I was talking with a bunch of co-workers about jobs that we had when we were in school. One of them mentioned that he worked as a telemarketer for a major metropolitan newspaper. His job was to call up people and convince them to subscribe to the paper (obviously this was awhile ago when a) there was not a do-not-call list, and b) people actually bought newspapers). Thinking about my own experiences with telemarketers, I commented that this must have been tough to be hung up on by random strangers. He said that, on the contrary, he actually appreciated it when people hung up on him. I gave him a strange look and asked him why he would say that. He started off his explanation by saying the following:
You have to understand that sales is a numbers game
He continued by saying that when you call up random people to try and sell them something (cold calling in the telemarketing vernacular), something like 98% of the people will be totally disinterested. No matter what you say to them, they are not going to buy a thing. If you are tele-sales, ideally, you would want to spend as little time as possible with that 98%. You want to move as quickly as possible to the 2% of the people who are going to give you your commission. He said that all those people who hung up on him did him a favor. He probably wasn't going to sell them anything anyway, so those hang ups allowed him to keep going.
He recalled that most of his telemarketing co-workers would get angry at all those hang ups. They would do anything to keep the call going in the hope that somehow they will find that magical sales pitch that will lead to a sale. My co-worker, however, would pick up on the fact that the person at the other end wasn't interested and would seek to end those calls as quickly as possible. To him, a hang up meant that he didn't have to figure out a way to end the call (note that the rules of his employer did not allow him to hang up - only the customer could do that).
He said that he churned through about twice as many numbers as many of his fellow workers. If the average person called 50 people an hour, he would call 100. However, he was rewarded by twice as many sales. With a 2% "hit rate", he would make two sales an hour, where the average person would only get one. Nevertheless, many of his co-workers never picked up on this trick. They continued with the hard sell even when the person on the other end had little chance of saying yes. He said that human nature is to keep trying in order to avoid the embarrassment of rejection and failure. However, in sales where failure is common, the best salespeople have to embrace failure as an opportunity to move on to the next prospect.

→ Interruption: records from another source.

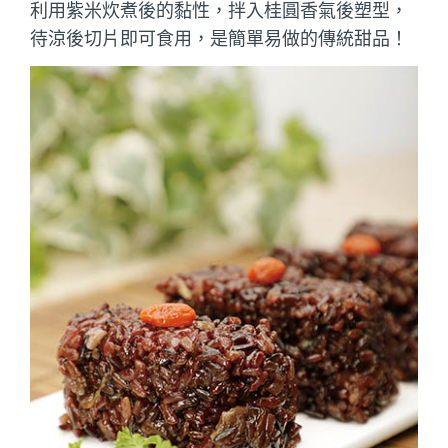
利用紫米炊煮後的黏性，拌入桂圓香氣後塑型，
待涼後切片即可食用，是簡單易做的傳統甜品！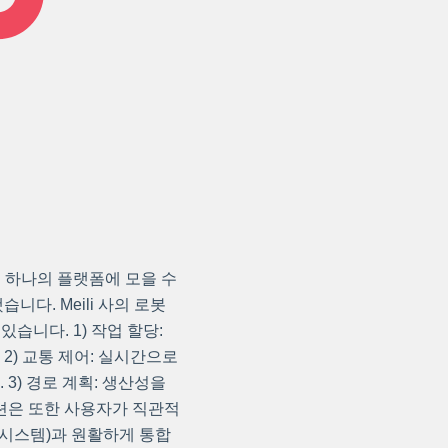
봇을 하나의 플랫폼에 모을 수
니다. Meili 사의 로봇
있습니다. 1) 작업 할당:
2) 교통 제어: 실시간으로
3) 경로 계획: 생산성을
션은 또한 사용자가 직관적
 시스템)과 원활하게 통합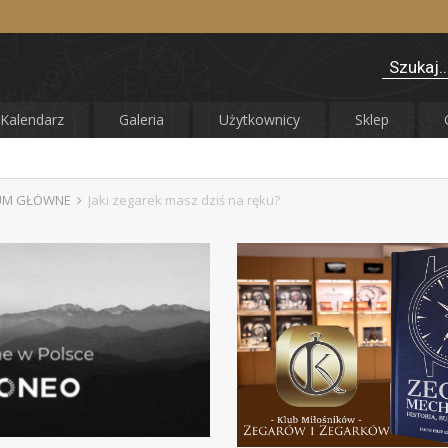
Kalendarz
Galeria
Użytkownicy
Sklep
UM GŁÓWNE
Jaki zegarek masz dziś na ręku?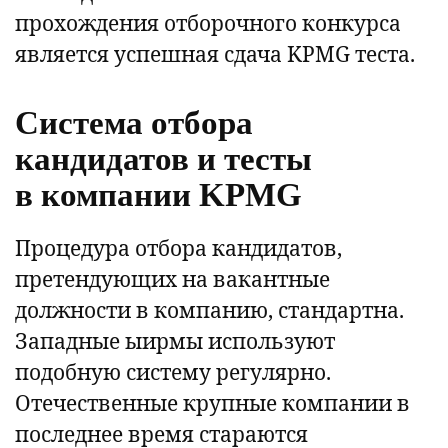
прохождения отборочного конкурса
является успешная сдача KPMG теста.
Система отбора
кандидатов и тесты
в компании KPMG
Процедура отбора кандидатов,
претендующих на вакантные
должности в компанию, стандартна.
Западные ыирмы используют
подобную систему регулярно.
Отечественные крупные компании в
последнее время стараются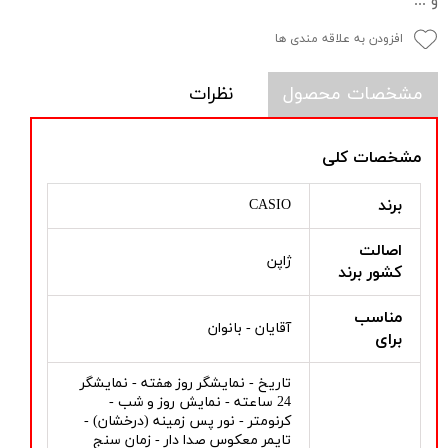
و ...
افزودن به علاقه مندی ها
مشخصات محصول
نظرات
مشخصات کلی
برند
CASIO
اصالت
ژاپن
کشور برند
مناسب
آقایان - بانوان
برای
تاریخ - نمایشگر روز هفته - نمایشگر
24 ساعته - نمایش روز و شب -
کرنومتر - نور پس زمینه (درخشان) -
تایمر معکوس صدا دار - زمان سنج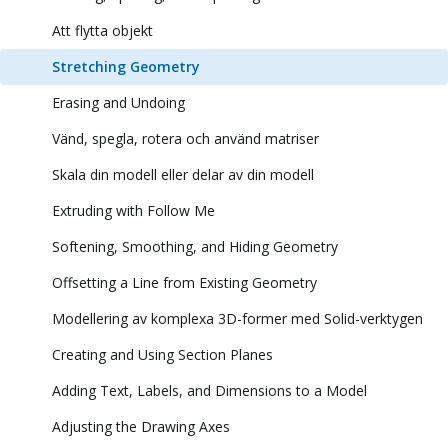
Att flytta objekt
Stretching Geometry
Erasing and Undoing
Vänd, spegla, rotera och använd matriser
Skala din modell eller delar av din modell
Extruding with Follow Me
Softening, Smoothing, and Hiding Geometry
Offsetting a Line from Existing Geometry
Modellering av komplexa 3D-former med Solid-verktygen
Creating and Using Section Planes
Adding Text, Labels, and Dimensions to a Model
Adjusting the Drawing Axes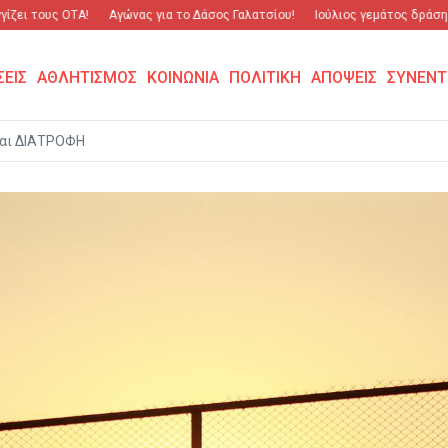
 τους ΟΤΑ!
Αγώνας για το Δάσος Γαλατσίου!
Ιούλιος γεμάτος δράση και 
ΣΕΙΣ
ΑΘΛΗΤΙΣΜΟΣ
ΚΟΙΝΩΝΙΑ
ΠΟΛΙΤΙΚΗ
ΑΠΟΨΕΙΣ
ΣΥΝΕΝΤ
αι ΔΙΑΤΡΟΦΗ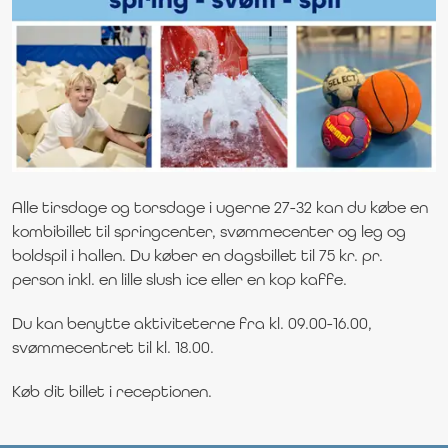
Alle tirsdage og torsdage i ugerne 27-32 kan du købe en
kombibillet til springcenter, svømmecenter og leg og
boldspil i hallen. Du køber en dagsbillet til 75 kr. pr.
person inkl. en lille slush ice eller en kop kaffe.
Du kan benytte aktiviteterne fra kl. 09.00-16.00,
svømmecentret til kl. 18.00.
Køb dit billet i receptionen.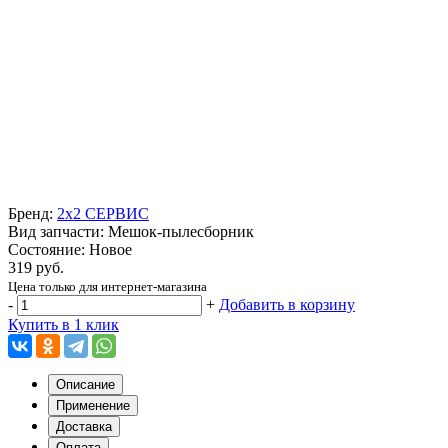
Бренд:
2x2 СЕРВИС
Вид запчасти: Мешок-пылесборник
Состояние: Новое
319 руб.
Цена только для интернет-магазина
-
+
Добавить в корзину
Купить в 1 клик
Описание
Применение
Доставка
Оплата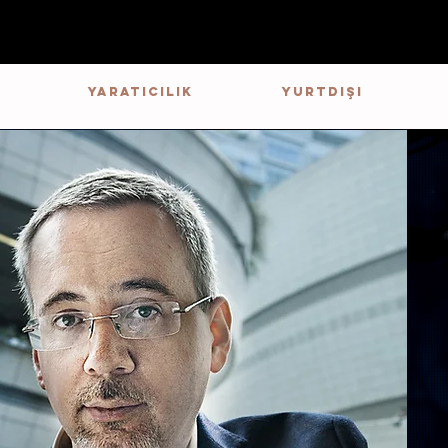
YARATICILIK
YURTDIŞI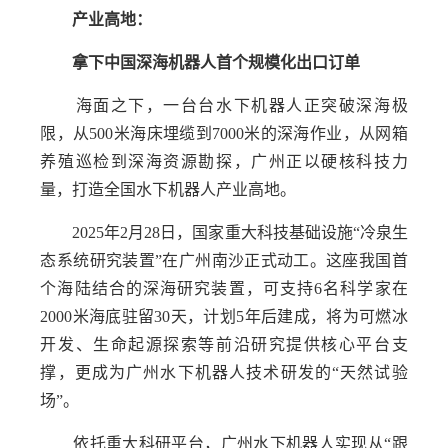
产业高地：
拿下中国深海机器人首个规模化出口订单
海面之下，一台台水下机器人正突破深海极
限，从500米海床埋缆到7000米的深海作业，从网箱
养殖巡检到深海资源勘探，广州正以硬核科技力
量，打造全国水下机器人产业高地。
2025年2月28日，国家重大科技基础设施“冷泉生
态系统研究装置”在广州南沙正式动工。这座我国首
个海陆结合的深海研究装置，可支持6名科学家在
2000米海底驻留30天，计划5年后建成，将为可燃冰
开发、生命起源探索等前沿研究提供核心平台支
撑，更成为广州水下机器人技术研发的“天然试验
场”。
依托重大科研平台，广州水下机器人实现从“跟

I tried to impart this lesson to a intrepid door-to-door salesperson this past weekend. With the advent of the aforementioned do-not-call registry, our local cable company has taken to sending its salespeople door-to-door in order to sell their wares. At least once a month, we are visited with promises of great deals if we only switch. Unfortunately, we have a bundled package from our phone company (Verizon) which includes phone service, Internet service, and DirecTV television service. I am quite happy with the price I am paying and the service that I am getting, so I have no intentions of switching.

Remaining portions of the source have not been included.